Distinct Counting via a Self-Learning Bitmap
01 January 2009
Estimating the number of distinct elements (cardinality) is a fundamental problem in database that has attracted active research in the past two decades, due to its extensive applications (especially in the Internet). Several algorithms have been proposed via sampling or sketching for obtaining statistical estimates that only require limited computing and memory resources. Although some of these estimates have desirable statistical properties such as asymptotically unbiasedness, their performance in terms of relative estimation accuracy usually depends on the unknown cardinalities.

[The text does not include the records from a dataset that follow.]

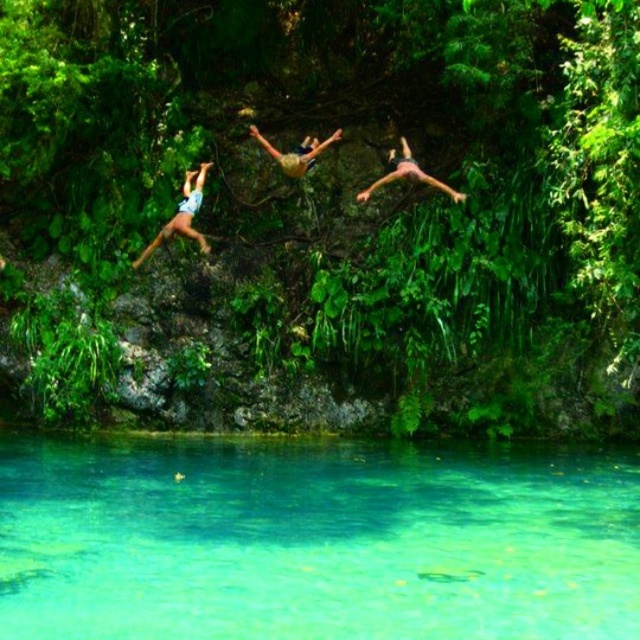 Question: Is transparent water at lower center to the right of camouflage shorts at center from the viewer's perspective?

Choices:
 (A) no
 (B) yes

Answer: (B)

Question: Does pink matte skin at center appear over camouflage shorts at center?

Choices:
 (A) no
 (B) yes

Answer: (A)

Question: Which object is farther from the camera taking this photo?

Choices:
 (A) light blue denim shorts at left
 (B) pink matte skin at center

Answer: (B)

Question: Estimate the real-world distances between objects in this image. Which object is closer to the pink matte skin at center?

Choices:
 (A) transparent water at lower center
 (B) light blue denim shorts at left

Answer: (B)

Question: Is pink matte skin at center behind camouflage shorts at center?

Choices:
 (A) no
 (B) yes

Answer: (A)

Question: Which object appears farthest from the camera in this image?

Choices:
 (A) pink matte skin at center
 (B) light blue denim shorts at left
 (C) transparent water at lower center

Answer: (A)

For example, with limited memory, linear counting cite{whang.etc.1990} works best with smaller cardinalities while the LogLog counting algorithm cite{durand.flajolet.2003} works best with large cardinalities. In this paper, we address the following question: can a distinct counting algorithm have uniformly reliable performance, i.e. constant relative estimation errors for a unknown cardinality in a wide range, say from tens to millions? We propose a self-learning bitmap algorithm (S-bitmap) to answer this question. The S-bitmap is a bitmap obtained via a novel adaptive sampling process, where the bits corresponding to the sampled items are set to 1, and the sampling rates are learned from the number of distinct items already passed and reduced sequentially as more bits are set to 1. A unique property of S-bitmap is that its relative estimation error is truly stabilized, i.e. invariant to the unknown cardinality in a prescribed range. We demonstrate through both theoretical and empirical studies that with a given memory requirement, S-bitmap is more accurate and reliable than state-of-the-art algorithms such as multi-resolution Bitmap, LogLog counting and Hyper-LogLog counting algorithms.